Von Welterbestadt Speyer zu Welterbestadt Karlskrona

Auf dem Wohnmobilstellplatz im Marinehafen Karlskrona

Karlskrona. Noch immer sind wir die Berichterstattung über die Walpurgisnacht in Ystad schuldig. Wir waren am Festgelände am Hafen und sehr enttäuscht, weil es weder eteas zu essen noch zu trinken gab. Lediglich ein Mann baute gerade die Musikanlage auf und auch der Holzstapel war bereits geschichtet. Es war sehr kalt und der starke Wind tat sein übriges. Also entschieden wir spontan, die Rückreise in unser warmes und gemütliches Zuhause, das Concorde Reisemobil anzutreten. Auf dem Campingplatz hatte in der Zwischenzeit die Pizzeria eröffnet und so machten uns "zu Hause" bequem.
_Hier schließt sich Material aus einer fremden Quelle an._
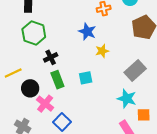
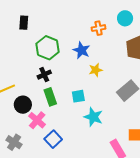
green hexagon: (34, 33) -> (48, 48), moved
cyan star: (127, 99) -> (93, 117), moved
Es macht richtig Spaß, die fast 9,5 Meter lange Concorde auch über schmale südschwedische Strässchen zu bewegen. Dank der "Spur- und Abstandstechnik" sowie dem Tempomat ist selbst hier ein enstpanntes Fahren möglich. Mittlerweile sind wir in der Welterbestadt Karlskrona angekommen. Äußerst leicht zu finden ist dieser Wohnmobilstellplatz auf asphaltierter Fläche direkt am Wasser. Für 180 Kronen mit Strom kann man hier für einen Tag in der Nähe des Stadtzentrums stehen. Selbstverständlich sind auch längere Aufenthalte möglich. Toll fanden wir, das es -typisch für Schweden- eine App gibt (Go Marina) für jedes Smartphone kostenlos gibt. So kann der Wohnmobilist direkt seinen Stellplatz im Hafen buchen und bezahlen. Äußerst praktisch sind auch die Tische und Bänke zwischen den Wohnmobilen, auf denen man im Sommer sicherlich gerne sitzt. Zu dieser Jahreszeit jetzt ist der Wind eindeutig zu kalt, aber aus dem warmen Wohnmobil hat man ebenfalls die herrliche Aussicht. 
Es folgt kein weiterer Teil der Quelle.